Glass ampules of EBV should be thawed by rapid agitation in a 37C water bath. The ampule should be wiped with 70% ETOH and the neck scored with a sharp needle file that has been immersed in 70% ETOH. Applying pressure with the thumbs (protected by a special holder or several layers of sterile gauze) on the side opposite the nick should produce a clean break of the neck of the ampule. Transfer the contents of the ampule using sterile technique.

Protocol for Transforming B lymphocytes by EBV (abbreviated):

1. Collect 5-10 ml of peripheral human blood in collection tubes containing either acid-citrate dextrose or K-EDTA as an anticoagulant.
2. Separate peripheral blood mononuclear cells (PBMC) by centrifugation on a Ficoll gradient.
3. Wash PBMC two times with RPMI-1640 with 25mM HEPES, pH 7.4.
4. Resuspend PBMC in a volume of medium equal to the starting volume of blood (RPMI 1640 with 20% FBS, 2mM L-glutamine or eqivalent, 2.0 g/L glucose, 2.0 g/L sodium bicarbonate and no antibiotics) in a T25 tissue culture flask.
5. Add 1 ml EBV and phytohemaglutinin to a final concentration of 10 µg/ml. Incubate at 37C, 5% CO2.
6. Twice weekly, examine flask for a change to an acidic pH and the appearance of "clumps" of cells growing in suspension. Adjust the volume of medium in the flask by removing spent medium and adding more or less fresh medium to maintain a slightly acidic pH. Be sure to let the cells settle to the bottom of the flask before adjusting the volume of the medium.
7. By 21 to 35 days in culture, the volume should have increased to approximately 20 mls. Cells should be growing in loose aggregates that can be broken apart by gentle trituration. At this time the lymphocytes can be subcultured at a seeding density of not less than 2x10⁵ viable cells per ml.
8. When cell density reaches 8x105 to 1x10⁶ cells per ml, the culture should be split at not less than 2x10⁵ cells per ml or cell stocks should be cryopreserved.
9. See the CCR Website at (Lymphoblast Cell Culture FAQ) for additional information about lymphoblast culture.

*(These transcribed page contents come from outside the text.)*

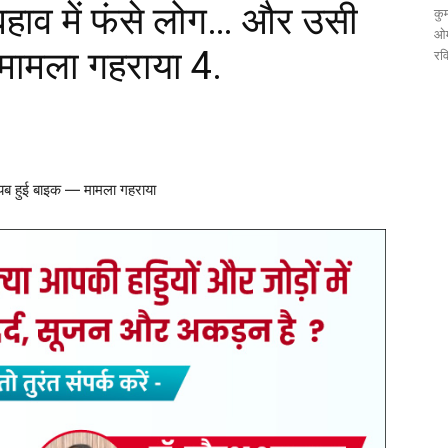
 बहाव में फंसे लोग… और उसी
कुम
ओम
मामला गहराया 4.
रव
गायब हुई बाइक — मामला गहराया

Biosafety Level 2: This product is to be handled as a potentially biohazardous material under Biosafety Level 2 containment or higher. Information is available in the U.S. Government Publication Biosafety in Microbiological and Biomedical Laboratories, Centers for Disease Control (1999)(www.cdc.gov/od/ohs/biosfty/bmbl4/bmbl4toc.htm).

References:
Bolton, BJ. Spurr, NK. B-Lymphocytes. In Freshney, RI and Freshney, MG (ed): Culture of Immortalized Cells; Wiley-Liss, New York, 1996, pp 283-297.
Tumilowicz JJ. Gallick GE. East JL. Pathak S. Trentin JJ. Arlinghaus RB. Presence of retrovirus in the B95-8 Epstein-Barr virus-producing cell line from different sources. In Vitro 20: 486-492, 1984. PubMed: 6086497
Miller G. Shope T. Lisco H. Stitt D. Lipman M. Epstein-Barr virus: transformation, cytopathic changes, and viral antigens in squirrel monkey and marmoset leukocytes. Proc. Natl. Acad. Sci. USA 69: 383-387, 1972. PubMed: 4333982

Use Restrictions: NO WARRANTIES, IMPLIED OR EXPRESSED, ARE MADE REGARDING THE USE OF THIS MATERIAL TO EFFECT TRANSFORMATION OF B LYMPHOCYTES OR FOR ANY OTHER PURPOSE. The purchaser accepts all responsibility for complying with appropriate safety precautions. Please review the suggested minimum safety guidelines.